259 Conservation, Altération. Destruction du Livre et du Document.

259.1 Conservation.

a) Les livres et les documents ne sont pas essentiellement des biens corruptibles, périssables ou qui se détruisent par l’usage qu’on en fait. Ce sont des biens à durée continue pour lesquels s’imposent des mesures de conservation leur permettant de traverser les âges. Ces mesures visent à la fois la conservation physique et la sécurité sociale ; elles ont à se concilier avec les mesures propres à en faciliter l’usage. Ces points ont été traités notamment sous le n° 26 Collections et n° 283.1 Hygiène.

b) Distinguant entre l’existence intellectuelle d’un livre et son existence matérielle, on arrive à considérer que le livre est conservé pourvu que quelques exemplaires, un seul tout au moins, ait pu être sauvé de la destruction. On peut alors le reproduire. C’est le cas de la plupart des livres parus depuis un certain temps.

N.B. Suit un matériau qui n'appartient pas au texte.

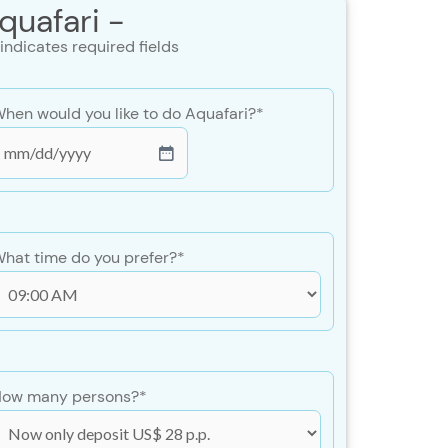
quafari -
 indicates required fields
hen would you like to do Aquafari?
*
MM
lash
DD
lash
hat time do you prefer?
*
YYY
ow many persons?
*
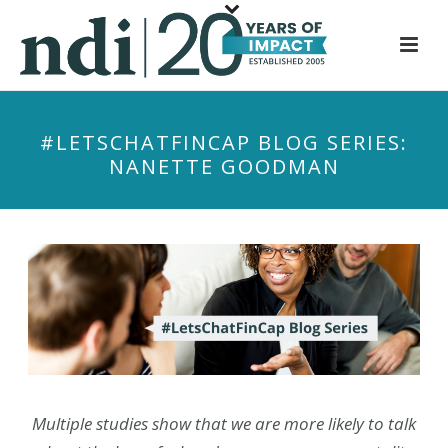
S
k
i
p
t
#LETSCHATFINCAP BLOG SERIES:
o
NANETTE GOODMAN
m
a
i
n
c
o
n
t
e
n
Multiple studies show that we are more likely to talk
t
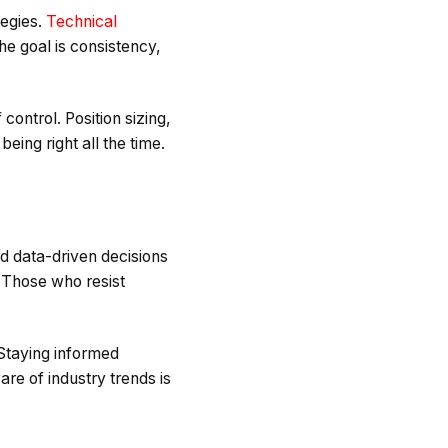
tegies.
Technical
he goal is consistency,
control. Position sizing,
eing right all the time.
nd data-driven decisions
 Those who resist
 Staying informed
re of industry trends is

c) Les ennemis du livre qui nécessitent des soins et des mesures de conservation sont : 1° La poussière, Éviter de battre les livres ; les épousseter. L’aspirateur permet de combattre la poussière. 2° L’humidité, elle couvre les livres d’une affreuse lèpre blanche qui marque les pages de taches jaunâtres et donne aux volumes l’odeur de moisi. On combat l’humidité par l’aération. Éviter de placer les livres dans des armoires fermées, les éloigner des murs. Le sulfate de carbone élimine l’humidité. 3° Les insectes. Il en est de diverses espèces. L’humidité chaude engendre toute une famille de petits vers qui creusent des trous dans les pages. Leurs désastres sont grands dans les pays chauds, au Brésil par exemple.

d) Le livre est vivant. Jusqu’ici cette expression avait un sens figuré. Mais les travaux du Dr Galipe, présentés à l’Académie des Sciences (3 nov. 1919, C. B. n° 18. t. 69, p. 814) lui donnent une signification propre. Dans la substance même du papier et du papyrus continuent à vivre certaines bactéries appelées improprement granulations et qui résistent à tous les agente physiques ou chimiques. Leur vitalité est telle qu’ils se conserveraient depuis deux mille ans.

259.2 Destruction, altération, vol et élimination.
259.21 Généralités.

a) Comme tout objet créé par l’homme, le livre dans sa vie est soumis à trois sortes d’actions : 1° celle que lui inspire le travail humain, finalisé et rationalisé ; 2° celle inhérente aux forces naturelles qui ont été incorporées et soumises en lui ; 3° celle des forces extérieures en œuvre dans la nature et dans la société. En tant qu’organisme intellectuel, les livres participent au cycle biologique : naître, se développer, se reproduire, mourir. Dans sa phase de construction, il sera accru et procédera par assimilation d’autres livres, par combinaison de ceux-ci avec sa structure et ses éléments. Durant sa vie, il sera soumis aux accidents fortuits, aux maladies organiques, la mutilation, la dissolution, la destruction et la fin du livre (maladie, accident, amortissement et fin du livre).[2] Dans sa phase de destruction, il sera divisé, combiné, fusionné, éliminé, et il mourra.

b) La durée des œuvres doit s’envisager quant à celle de leurs divers éléments. 1° L’élément matériel : il est en général le plus fragile ; le livre s’use, s’abîme, se détruit. Il y a l’eau et le feu, il y a les chocs et toutes

  1. John T. Winterich : A primer of Book collecting (London 1928). — Bernard Grasset ; La chose littéraire, Paris, Gallimard 1929. — Émile Henriot : Sur la Bibliophilie, « Gazetet de Lausanne », 9 mai 1930.
  2. Dryon, F. — Essai bibliographique sur la destruction volontaire des livres ou bibliolyties. Paris, 1889, in-4o, extr. du Livre.